*** DATA SECTION ***
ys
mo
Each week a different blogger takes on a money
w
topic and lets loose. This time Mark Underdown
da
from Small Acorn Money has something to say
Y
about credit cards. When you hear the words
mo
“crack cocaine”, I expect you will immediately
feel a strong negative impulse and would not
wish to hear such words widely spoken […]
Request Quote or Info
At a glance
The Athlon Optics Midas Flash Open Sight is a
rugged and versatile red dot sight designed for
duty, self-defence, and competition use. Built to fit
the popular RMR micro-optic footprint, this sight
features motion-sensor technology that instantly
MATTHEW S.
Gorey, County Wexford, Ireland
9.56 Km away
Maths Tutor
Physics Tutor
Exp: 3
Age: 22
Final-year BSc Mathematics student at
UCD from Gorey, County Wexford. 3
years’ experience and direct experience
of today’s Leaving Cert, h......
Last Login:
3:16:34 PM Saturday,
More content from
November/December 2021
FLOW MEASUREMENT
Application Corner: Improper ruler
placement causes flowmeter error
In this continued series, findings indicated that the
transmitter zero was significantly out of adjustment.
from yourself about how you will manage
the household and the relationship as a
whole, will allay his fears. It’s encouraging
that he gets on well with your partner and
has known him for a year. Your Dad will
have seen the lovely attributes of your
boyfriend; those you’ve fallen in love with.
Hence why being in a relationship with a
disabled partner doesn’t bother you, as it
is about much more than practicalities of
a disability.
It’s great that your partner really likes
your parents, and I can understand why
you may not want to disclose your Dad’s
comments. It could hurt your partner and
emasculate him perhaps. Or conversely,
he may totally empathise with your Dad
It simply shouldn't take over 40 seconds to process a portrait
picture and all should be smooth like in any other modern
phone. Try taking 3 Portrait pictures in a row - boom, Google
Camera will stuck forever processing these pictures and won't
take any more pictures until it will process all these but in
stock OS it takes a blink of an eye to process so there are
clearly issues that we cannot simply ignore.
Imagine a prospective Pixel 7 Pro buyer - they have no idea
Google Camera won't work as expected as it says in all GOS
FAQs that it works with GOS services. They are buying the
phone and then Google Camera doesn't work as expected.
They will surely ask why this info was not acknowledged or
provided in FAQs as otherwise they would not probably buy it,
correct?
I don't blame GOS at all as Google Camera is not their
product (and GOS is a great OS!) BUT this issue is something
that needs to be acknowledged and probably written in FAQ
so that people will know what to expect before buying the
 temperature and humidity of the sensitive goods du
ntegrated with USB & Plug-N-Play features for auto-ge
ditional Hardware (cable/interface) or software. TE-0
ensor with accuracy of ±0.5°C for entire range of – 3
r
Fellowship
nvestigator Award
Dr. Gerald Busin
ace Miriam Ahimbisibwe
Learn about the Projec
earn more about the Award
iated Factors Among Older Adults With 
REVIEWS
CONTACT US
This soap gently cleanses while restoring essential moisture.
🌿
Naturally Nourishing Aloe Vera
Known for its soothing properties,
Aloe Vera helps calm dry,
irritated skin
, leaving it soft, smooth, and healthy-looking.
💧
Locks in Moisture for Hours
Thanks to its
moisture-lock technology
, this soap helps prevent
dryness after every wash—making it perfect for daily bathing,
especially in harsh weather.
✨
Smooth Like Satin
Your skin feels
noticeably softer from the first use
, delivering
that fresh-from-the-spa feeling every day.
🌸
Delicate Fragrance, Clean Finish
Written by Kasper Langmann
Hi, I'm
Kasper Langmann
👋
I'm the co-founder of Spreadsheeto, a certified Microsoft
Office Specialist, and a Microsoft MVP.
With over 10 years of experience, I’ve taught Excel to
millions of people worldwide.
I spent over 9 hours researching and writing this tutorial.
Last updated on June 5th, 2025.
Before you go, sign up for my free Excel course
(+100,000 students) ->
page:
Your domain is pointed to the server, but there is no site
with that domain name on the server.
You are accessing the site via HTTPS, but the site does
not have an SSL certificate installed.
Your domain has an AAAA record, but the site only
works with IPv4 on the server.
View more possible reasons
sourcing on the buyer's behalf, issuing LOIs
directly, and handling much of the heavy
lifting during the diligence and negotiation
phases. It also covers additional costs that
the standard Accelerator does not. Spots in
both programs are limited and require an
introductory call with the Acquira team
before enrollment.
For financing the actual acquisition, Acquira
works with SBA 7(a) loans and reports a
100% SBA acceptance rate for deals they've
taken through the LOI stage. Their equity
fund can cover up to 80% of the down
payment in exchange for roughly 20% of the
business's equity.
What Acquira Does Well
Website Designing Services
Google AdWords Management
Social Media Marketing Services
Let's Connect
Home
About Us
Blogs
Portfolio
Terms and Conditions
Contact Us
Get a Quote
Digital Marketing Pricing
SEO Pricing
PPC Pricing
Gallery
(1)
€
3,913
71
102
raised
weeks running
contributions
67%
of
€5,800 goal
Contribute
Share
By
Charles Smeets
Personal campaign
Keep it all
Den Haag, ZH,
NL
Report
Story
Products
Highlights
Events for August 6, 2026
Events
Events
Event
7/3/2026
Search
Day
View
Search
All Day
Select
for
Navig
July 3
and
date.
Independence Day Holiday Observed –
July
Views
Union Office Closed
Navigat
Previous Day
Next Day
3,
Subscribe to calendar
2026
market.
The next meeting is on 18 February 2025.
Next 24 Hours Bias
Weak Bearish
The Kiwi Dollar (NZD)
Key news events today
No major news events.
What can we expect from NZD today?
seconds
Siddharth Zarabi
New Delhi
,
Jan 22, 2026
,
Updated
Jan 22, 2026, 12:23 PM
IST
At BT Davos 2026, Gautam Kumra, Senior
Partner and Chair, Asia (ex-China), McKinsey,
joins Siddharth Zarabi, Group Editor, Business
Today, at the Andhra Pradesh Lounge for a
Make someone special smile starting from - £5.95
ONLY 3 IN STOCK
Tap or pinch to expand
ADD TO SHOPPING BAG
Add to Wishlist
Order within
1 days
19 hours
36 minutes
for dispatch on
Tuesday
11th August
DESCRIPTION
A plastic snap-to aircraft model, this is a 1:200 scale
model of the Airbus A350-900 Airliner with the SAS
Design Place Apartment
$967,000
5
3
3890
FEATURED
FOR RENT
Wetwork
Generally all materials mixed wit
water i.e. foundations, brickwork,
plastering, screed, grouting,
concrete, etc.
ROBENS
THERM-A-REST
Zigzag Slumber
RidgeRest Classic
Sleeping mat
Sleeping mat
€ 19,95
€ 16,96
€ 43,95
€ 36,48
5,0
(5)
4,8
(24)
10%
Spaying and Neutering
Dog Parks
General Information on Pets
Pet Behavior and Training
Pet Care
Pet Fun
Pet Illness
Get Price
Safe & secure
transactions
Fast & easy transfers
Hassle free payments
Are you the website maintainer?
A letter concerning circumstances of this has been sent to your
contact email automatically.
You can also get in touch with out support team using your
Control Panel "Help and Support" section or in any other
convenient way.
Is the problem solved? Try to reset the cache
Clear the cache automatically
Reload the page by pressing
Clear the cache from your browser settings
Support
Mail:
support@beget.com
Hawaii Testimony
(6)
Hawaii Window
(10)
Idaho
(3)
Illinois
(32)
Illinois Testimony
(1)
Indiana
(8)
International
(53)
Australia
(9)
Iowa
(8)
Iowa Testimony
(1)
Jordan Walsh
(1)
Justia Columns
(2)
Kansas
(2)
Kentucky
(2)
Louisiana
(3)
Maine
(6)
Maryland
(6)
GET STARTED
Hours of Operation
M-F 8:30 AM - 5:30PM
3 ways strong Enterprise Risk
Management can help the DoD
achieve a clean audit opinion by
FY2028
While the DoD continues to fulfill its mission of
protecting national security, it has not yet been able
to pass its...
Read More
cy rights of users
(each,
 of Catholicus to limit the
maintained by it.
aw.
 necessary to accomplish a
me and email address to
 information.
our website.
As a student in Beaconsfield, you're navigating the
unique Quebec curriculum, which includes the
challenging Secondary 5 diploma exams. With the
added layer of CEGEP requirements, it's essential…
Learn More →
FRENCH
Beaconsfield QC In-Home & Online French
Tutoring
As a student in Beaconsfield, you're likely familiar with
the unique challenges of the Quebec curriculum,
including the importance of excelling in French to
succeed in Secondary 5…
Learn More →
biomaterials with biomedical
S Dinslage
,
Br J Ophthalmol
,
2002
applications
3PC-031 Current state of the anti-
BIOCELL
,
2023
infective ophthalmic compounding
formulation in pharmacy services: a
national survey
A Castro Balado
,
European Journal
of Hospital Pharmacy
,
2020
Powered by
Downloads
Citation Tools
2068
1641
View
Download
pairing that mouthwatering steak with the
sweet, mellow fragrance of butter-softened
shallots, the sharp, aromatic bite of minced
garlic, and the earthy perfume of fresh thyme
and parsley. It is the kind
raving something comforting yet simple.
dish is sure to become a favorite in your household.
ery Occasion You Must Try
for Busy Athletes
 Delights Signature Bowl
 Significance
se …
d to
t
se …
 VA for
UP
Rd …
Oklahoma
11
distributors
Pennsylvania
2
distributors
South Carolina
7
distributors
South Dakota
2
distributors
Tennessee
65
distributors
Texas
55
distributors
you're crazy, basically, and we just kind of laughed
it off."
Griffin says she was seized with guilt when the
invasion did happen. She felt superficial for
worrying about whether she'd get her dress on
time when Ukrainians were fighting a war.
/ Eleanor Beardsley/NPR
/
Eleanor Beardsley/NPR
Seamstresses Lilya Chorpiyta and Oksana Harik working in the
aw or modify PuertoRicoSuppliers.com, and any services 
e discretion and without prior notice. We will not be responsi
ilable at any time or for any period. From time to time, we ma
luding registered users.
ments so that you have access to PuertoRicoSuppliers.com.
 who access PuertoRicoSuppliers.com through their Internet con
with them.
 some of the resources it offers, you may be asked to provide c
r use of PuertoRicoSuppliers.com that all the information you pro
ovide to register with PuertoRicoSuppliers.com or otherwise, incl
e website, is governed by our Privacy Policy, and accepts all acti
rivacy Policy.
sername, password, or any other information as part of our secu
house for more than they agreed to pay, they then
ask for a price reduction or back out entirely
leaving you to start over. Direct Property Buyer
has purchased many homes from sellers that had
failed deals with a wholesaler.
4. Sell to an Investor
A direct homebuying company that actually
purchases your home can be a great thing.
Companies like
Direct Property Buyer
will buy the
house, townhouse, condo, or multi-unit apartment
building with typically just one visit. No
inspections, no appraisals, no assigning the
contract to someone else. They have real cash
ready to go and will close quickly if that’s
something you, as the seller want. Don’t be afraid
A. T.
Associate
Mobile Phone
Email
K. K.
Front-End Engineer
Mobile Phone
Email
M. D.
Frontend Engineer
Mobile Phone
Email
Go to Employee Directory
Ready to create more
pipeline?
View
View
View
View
*** End of DATA SECTION ***
▶ **WHAT YOU NEED TO DO**
Give back, exactly as written, the stretch from the line with "The Athlon Optics Midas Flash Open Sight is a" through the line with "November/December 2021", and no other lines from the records above.

▶ **OUTPUT FOR THIS TASK**
The Athlon Optics Midas Flash Open Sight is a
rugged and versatile red dot sight designed for
duty, self-defence, and competition use. Built to fit
the popular RMR micro-optic footprint, this sight
features motion-sensor technology that instantly
MATTHEW S.
Gorey, County Wexford, Ireland
9.56 Km away
Maths Tutor
Physics Tutor
Exp: 3
Age: 22
Final-year BSc Mathematics student at
UCD from Gorey, County Wexford. 3
years’ experience and direct experience
of today’s Leaving Cert, h......
Last Login:
3:16:34 PM Saturday,
More content from
November/December 2021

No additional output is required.